=== What you need to do ===
Look below for the line with "1/Klasse A2 s1" and the line with "Snarley Burns"; repeat exactly those two lines and all lines between them, but no pictures.
◆ ◆ ◆ ◆
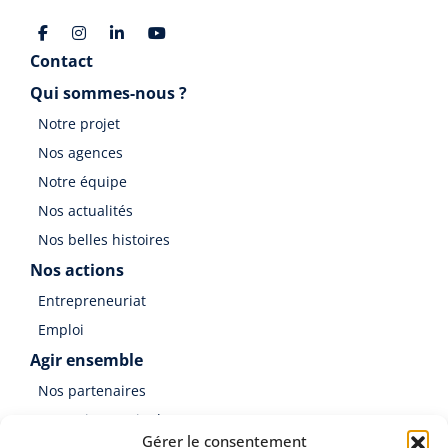
Contact
Qui sommes-nous ?
Notre projet
Nos agences
Notre équipe
Nos actualités
Nos belles histoires
Nos actions
Entrepreneuriat
Emploi
Agir ensemble
Nos partenaires
Soutenir Germinal
Gérer le consentement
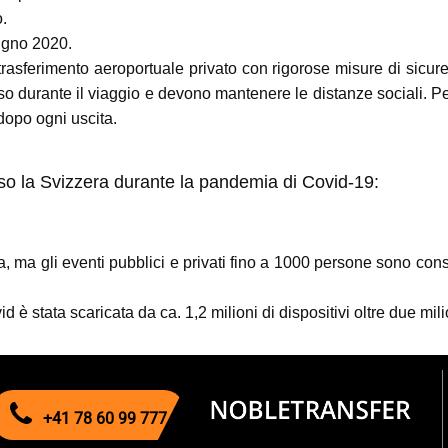
.
ugno 2020.
 trasferimento aeroportuale privato con rigorose misure di sicure
o durante il viaggio e devono mantenere le distanze sociali. Per ev
dopo ogni uscita.
erso la Svizzera durante la pandemia di Covid-19:
a, ma gli eventi pubblici e privati ​​fino a 1000 persone sono con
 è stata scaricata da ca. 1,2 milioni di dispositivi oltre due milio
+41 78 60 99 777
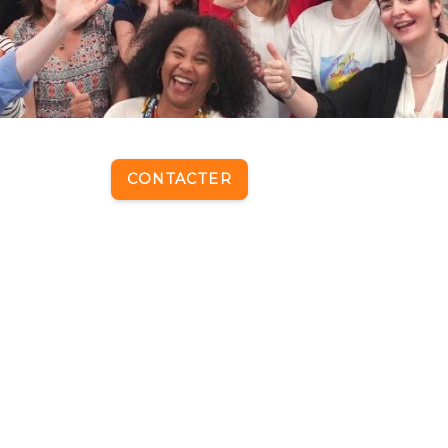
CONTACTER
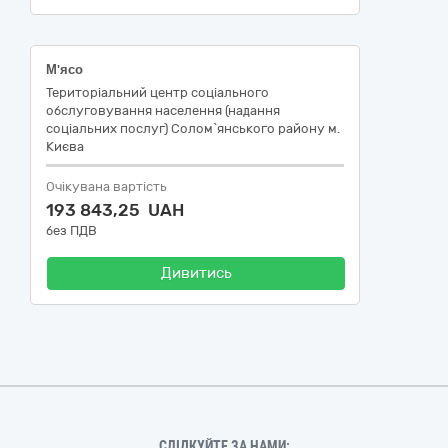
М'ясо
Територіальний центр соціального
обслуговування населення (надання
соціальних послуг) Солом`янського району м.
Києва
Очікувана вартість
193 843,25 UAH
без ПДВ
Дивитись
СЛІДКУЙТЕ ЗА НАМИ:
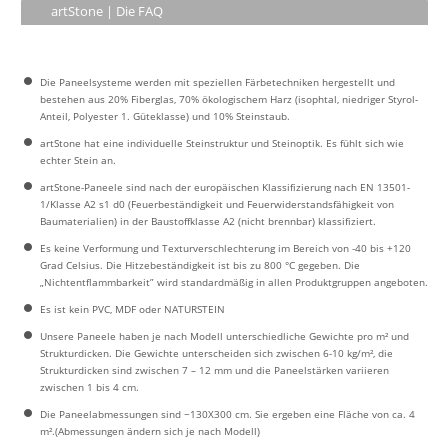
artStone | Die FAQ
Die Paneelsysteme werden mit speziellen Färbetechniken hergestellt und
bestehen aus 20% Fiberglas, 70% ökologischem Harz (isophtal, niedriger Styrol-
Anteil, Polyester 1. Güteklasse) und 10% Steinstaub.
artStone hat eine individuelle Steinstruktur und Steinoptik. Es fühlt sich wie
echter Stein an.
artStone-Paneele sind nach der europäischen Klassifizierung nach EN 13501-
1/Klasse A2 s1 d0 (Feuerbeständigkeit und Feuerwiderstandsfähigkeit von
Baumaterialien) in der Baustoffklasse A2 (nicht brennbar) klassifiziert.
Es keine Verformung und Texturverschlechterung im Bereich von -40 bis +120
Grad Celsius. Die Hitzebeständigkeit ist bis zu 800 °C gegeben. Die
„Nichtentflammbarkeit” wird standardmäßig in allen Produktgruppen angeboten.
Es ist kein PVC, MDF oder NATURSTEIN
Unsere Paneele haben je nach Modell unterschiedliche Gewichte pro m² und
Strukturdicken. Die Gewichte unterscheiden sich zwischen 6-10 kg/m², die
Strukturdicken sind zwischen 7 – 12 mm und die Paneelstärken variieren
zwischen 1 bis 4 cm.
Die Paneelabmessungen sind ~130X300 cm. Sie ergeben eine Fläche von ca. 4
m².(Abmessungen ändern sich je nach Modell)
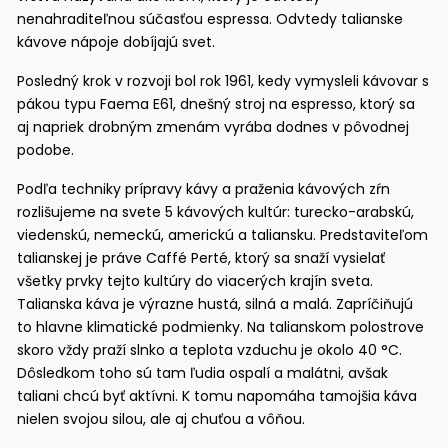
nenahraditeľnou súčasťou espressa. Odvtedy talianske
kávove nápoje dobíjajú svet.
Posledný krok v rozvoji bol rok 1961, kedy vymysleli kávovar s
pákou typu Faema E61, dnešný stroj na espresso, ktorý sa
aj napriek drobným zmenám vyrába dodnes v pôvodnej
podobe.
Podľa techniky prípravy kávy a praženia kávových zŕn
rozlišujeme na svete 5 kávových kultúr: turecko-arabskú,
viedenskú, nemeckú, americkú a taliansku. Predstaviteľom
talianskej je práve Caffé Perté, ktorý sa snaží vysielať
všetky prvky tejto kultúry do viacerých krajín sveta.
Talianska káva je výrazne hustá, silná a malá. Zapríčiňujú
to hlavne klimatické podmienky. Na talianskom polostrove
skoro vždy praží slnko a teplota vzduchu je okolo 40 °C.
Dôsledkom toho sú tam ľudia ospalí a malátni, avšak
taliani chcú byť aktívni. K tomu napomáha tamojšia káva
nielen svojou silou, ale aj chuťou a vôňou.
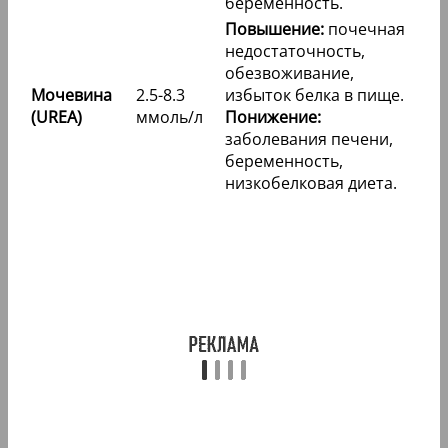
беременность.
Повышение:
почечная
недостаточность,
обезвоживание,
Мочевина
2.5-8.3
избыток белка в пище.
(UREA)
ммоль/л
Понижение:
заболевания печени,
беременность,
низкобелковая диета.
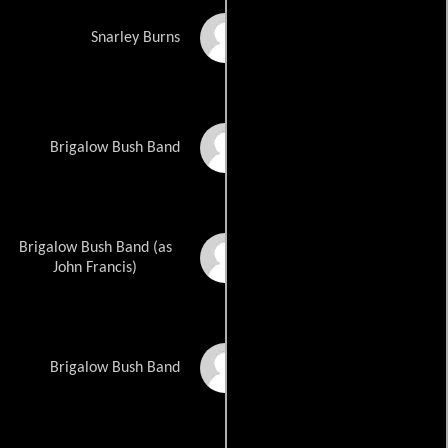
Wayne Pygram
Snarley Burns
Lachlan Fischer
Brigalow Bush Band
Brigalow Bush Band (as
John H. Francis
John Francis)
Hugh Gordon
Brigalow Bush Band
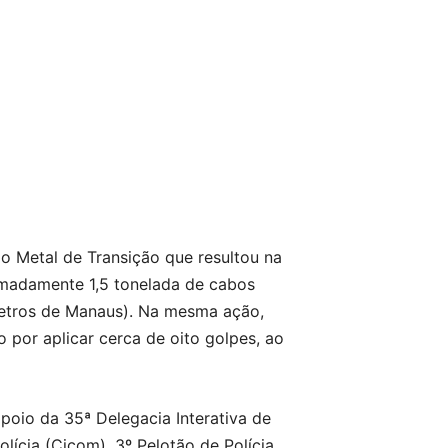
ão Metal de Transição que resultou na
imadamente 1,5 tonelada de cabos
ômetros de Manaus). Na mesma ação,
 por aplicar cerca de oito golpes, ao
apoio da 35ª Delegacia Interativa de
lícia (Cicom), 3º Pelotão de Polícia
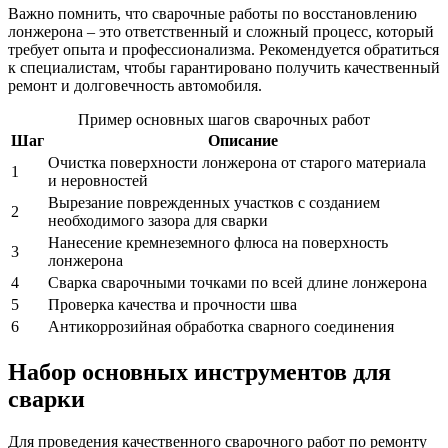
Важно помнить, что сварочные работы по восстановлению
лонжерона – это ответственный и сложный процесс, который
требует опыта и профессионализма. Рекомендуется обратиться
к специалистам, чтобы гарантировано получить качественный
ремонт и долговечность автомобиля.
Пример основных шагов сварочных работ
Шаг
Описание
Очистка поверхности лонжерона от старого материала
1
и неровностей
Вырезание поврежденных участков с созданием
2
необходимого зазора для сварки
Нанесение кремнеземного флюса на поверхность
3
лонжерона
4
Сварка сварочными точками по всей длине лонжерона
5
Проверка качества и прочности шва
6
Антикоррозийная обработка сварного соединения
Набор основных инструментов для
сварки
Для проведения качественного сварочного работ по ремонту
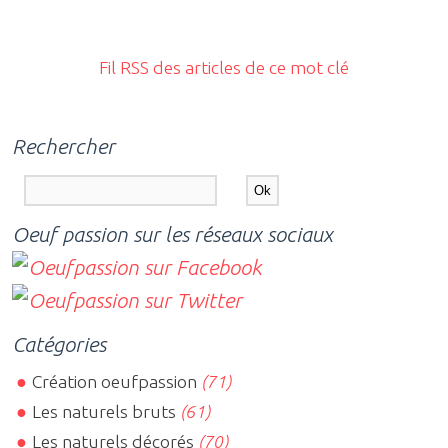
Fil RSS des articles de ce mot clé
Rechercher
Oeuf passion sur les réseaux sociaux
Catégories
Création oeufpassion
(71)
Les naturels bruts
(61)
Les naturels décorés
(70)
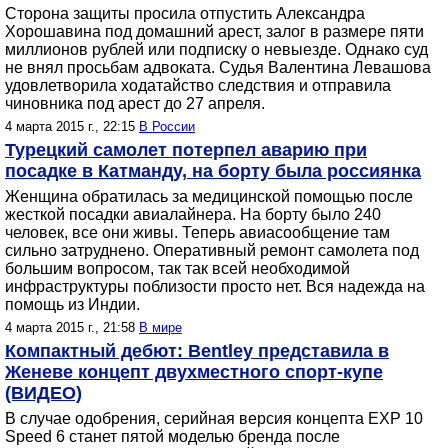
Сторона защиты просила отпустить Александра
Хорошавина под домашний арест, залог в размере пяти
миллионов рублей или подписку о невыезде. Однако суд
не внял просьбам адвоката. Судья Валентина Левашова
удовлетворила ходатайство следствия и отправила
чиновника под арест до 27 апреля.
4 марта 2015 г., 22:15
В России
Турецкий самолет потерпел аварию при
посадке в Катманду, на борту была россиянка
Женщина обратилась за медицинской помощью после
жесткой посадки авиалайнера. На борту было 240
человек, все они живы. Теперь авиасообщение там
сильно затруднено. Оперативный ремонт самолета под
большим вопросом, так так всей необходимой
инфраструктуры поблизости просто нет. Вся надежда на
помощь из Индии.
4 марта 2015 г., 21:58
В мире
Компактный дебют: Bentley представила в
Женеве концепт двухместного спорт-купе
(ВИДЕО)
В случае одобрения, серийная версия концепта EXP 10
Speed 6 станет пятой моделью бренда после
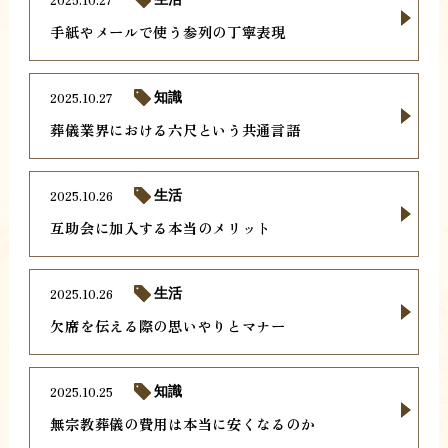
手紙やメールで使う参列の丁寧表現
2025.10.27
知識
葬儀業界における六尺という共通言語
2025.10.26
生活
互助会に加入する本当のメリット
2025.10.26
生活
欠席を伝える際の思いやりとマナー
2025.10.25
知識
無宗教葬儀の費用は本当に安くなるのか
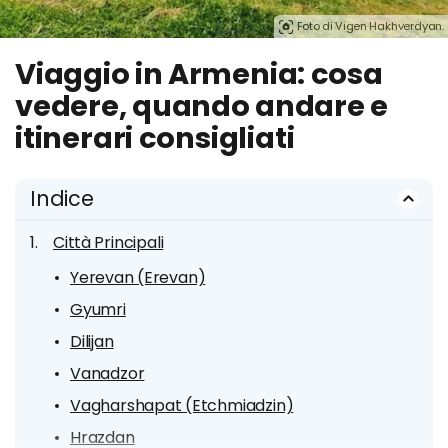
Foto di Vigen Hakhverdyan.
Viaggio in Armenia: cosa
vedere, quando andare e
itinerari consigliati
Indice
Città Principali
Yerevan (Erevan)
Gyumri
Dilijan
Vanadzor
Vagharshapat (Etchmiadzin)
Hrazdan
◆ ◆ ◆ ◆
=== Solved exercise ===
1/Klasse A2 s1 d0 (Feuerbeständigkeit und Feuerwiderstandsfähigkeit von
Baumaterialien) in der Baustoffklasse A2 (nicht brennbar) klassifiziert.
Es keine Verformung und Texturverschlechterung im Bereich von -40 bis +120
Grad Celsius. Die Hitzebeständigkeit ist bis zu 800 °C gegeben. Die
„Nichtentflammbarkeit” wird standardmäßig in allen Produktgruppen angeboten.
Es ist kein PVC, MDF oder NATURSTEIN
Unsere Paneele haben je nach Modell unterschiedliche Gewichte pro m² und
Strukturdicken. Die Gewichte unterscheiden sich zwischen 6-10 kg/m², die
Strukturdicken sind zwischen 7 – 12 mm und die Paneelstärken variieren
zwischen 1 bis 4 cm.
Die Paneelabmessungen sind ~130X300 cm. Sie ergeben eine Fläche von ca. 4
m².(Abmessungen ändern sich je nach Modell)
nenahraditeľnou súčasťou espressa. Odvtedy talianske
kávove nápoje dobíjajú svet.
Posledný krok v rozvoji bol rok 1961, kedy vymysleli kávovar s
pákou typu Faema E61, dnešný stroj na espresso, ktorý sa
aj napriek drobným zmenám vyrába dodnes v pôvodnej
podobe.
Podľa techniky prípravy kávy a praženia kávových zŕn
rozlišujeme na svete 5 kávových kultúr: turecko-arabskú,
viedenskú, nemeckú, americkú a taliansku. Predstaviteľom
talianskej je práve Caffé Perté, ktorý sa snaží vysielať
všetky prvky tejto kultúry do viacerých krajín sveta.
Talianska káva je výrazne hustá, silná a malá. Zapríčiňujú
to hlavne klimatické podmienky. Na talianskom polostrove
skoro vždy praží slnko a teplota vzduchu je okolo 40 °C.
Dôsledkom toho sú tam ľudia ospalí a malátni, avšak
taliani chcú byť aktívni. K tomu napomáha tamojšia káva
nielen svojou silou, ale aj chuťou a vôňou.
беременность.
Повышение:
почечная
недостаточность,
обезвоживание,
Мочевина
2.5-8.3
избыток белка в пище.
(UREA)
ммоль/л
Понижение:
заболевания печени,
беременность,
низкобелковая диета.
Wayne Pygram
Snarley Burns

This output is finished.